**ACTION ITEM**
Reproduce, exactly and in full, the records that follow, minus any pictures.

**Stored dataset items**
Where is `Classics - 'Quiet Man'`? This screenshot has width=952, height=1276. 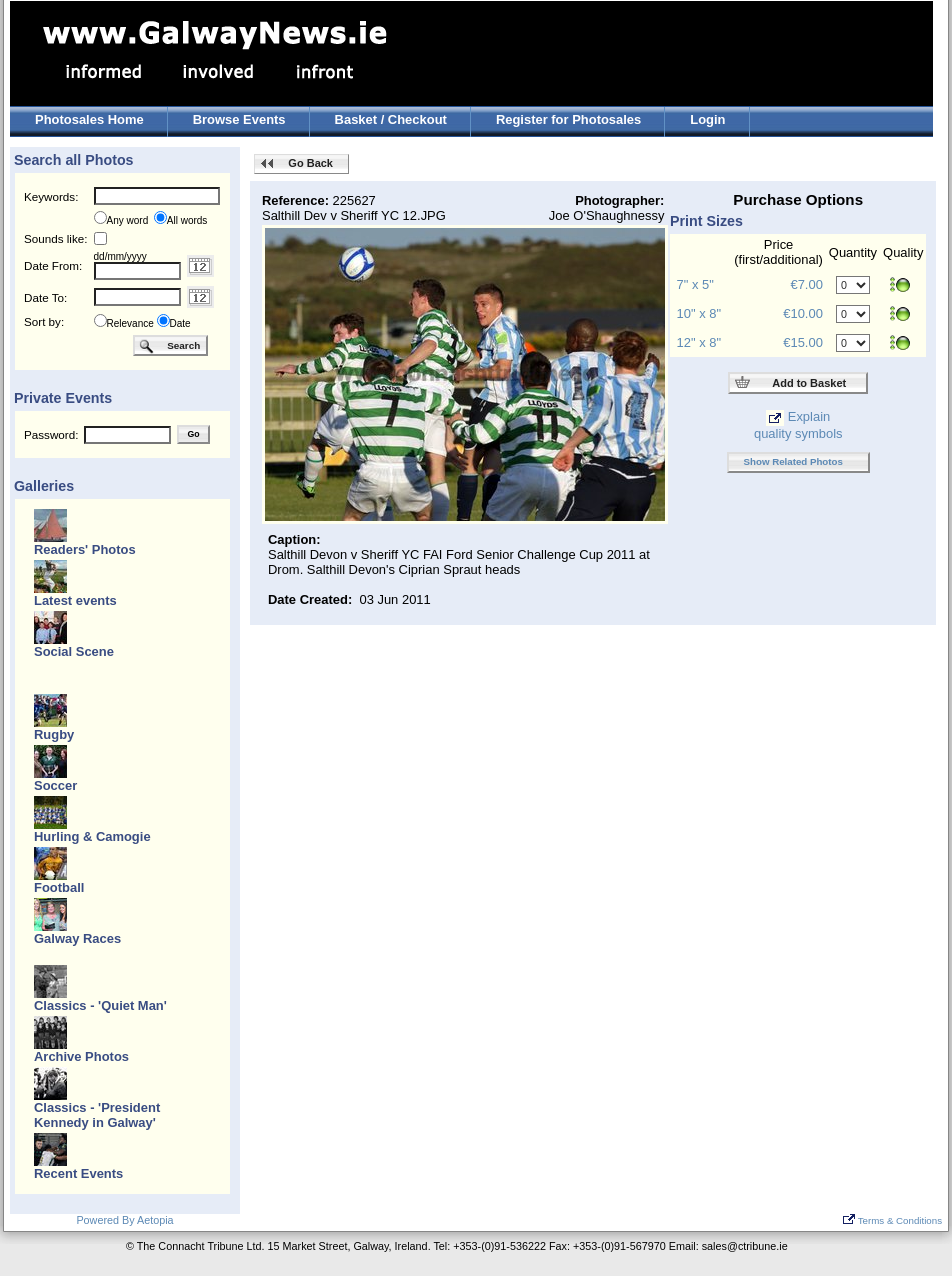
Classics - 'Quiet Man' is located at coordinates (100, 1005).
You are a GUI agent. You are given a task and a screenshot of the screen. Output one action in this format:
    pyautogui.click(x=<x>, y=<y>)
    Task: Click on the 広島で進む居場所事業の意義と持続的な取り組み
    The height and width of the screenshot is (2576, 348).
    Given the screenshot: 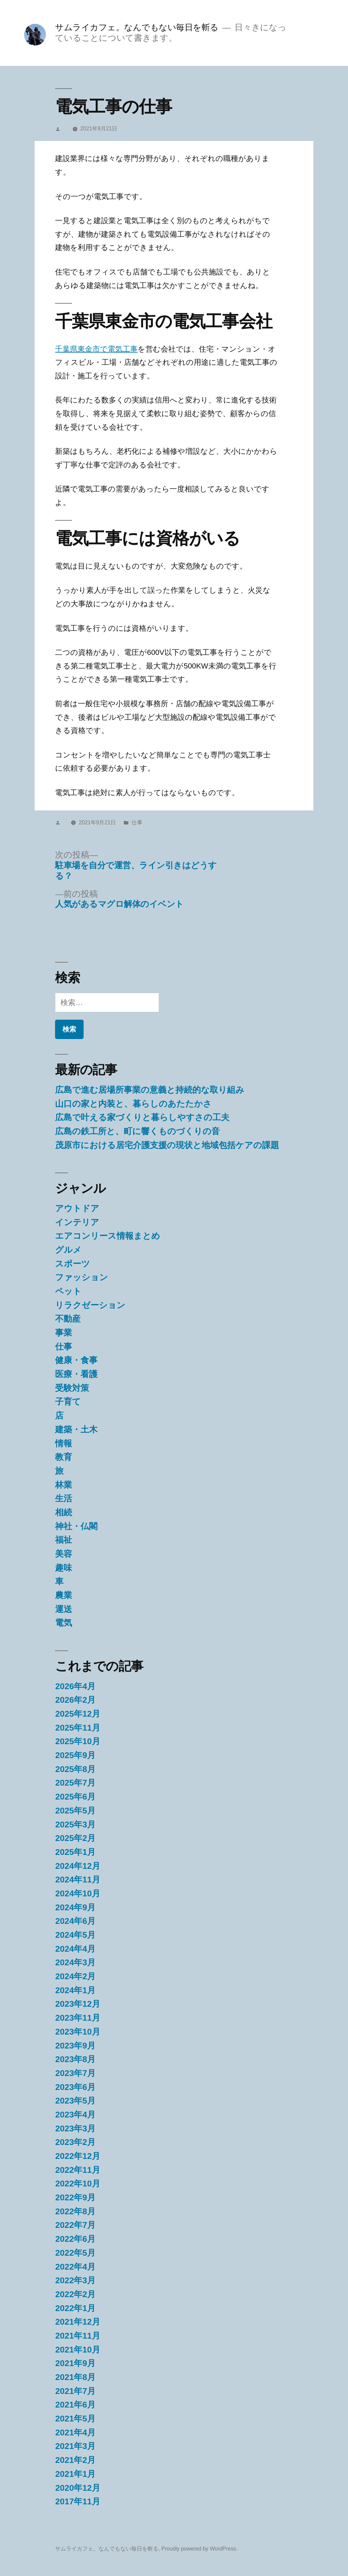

**RESPONSE TO THE TASK**
Where is `Classics - 'Quiet Man'`? This screenshot has width=952, height=1276. 
Classics - 'Quiet Man' is located at coordinates (100, 1005).
You are a GUI agent. You are given a task and a screenshot of the screen. Output one action in this format:
    pyautogui.click(x=<x>, y=<y>)
    Task: Click on the 広島で進む居場所事業の意義と持続的な取り組み
    The height and width of the screenshot is (2576, 348).
    Given the screenshot: 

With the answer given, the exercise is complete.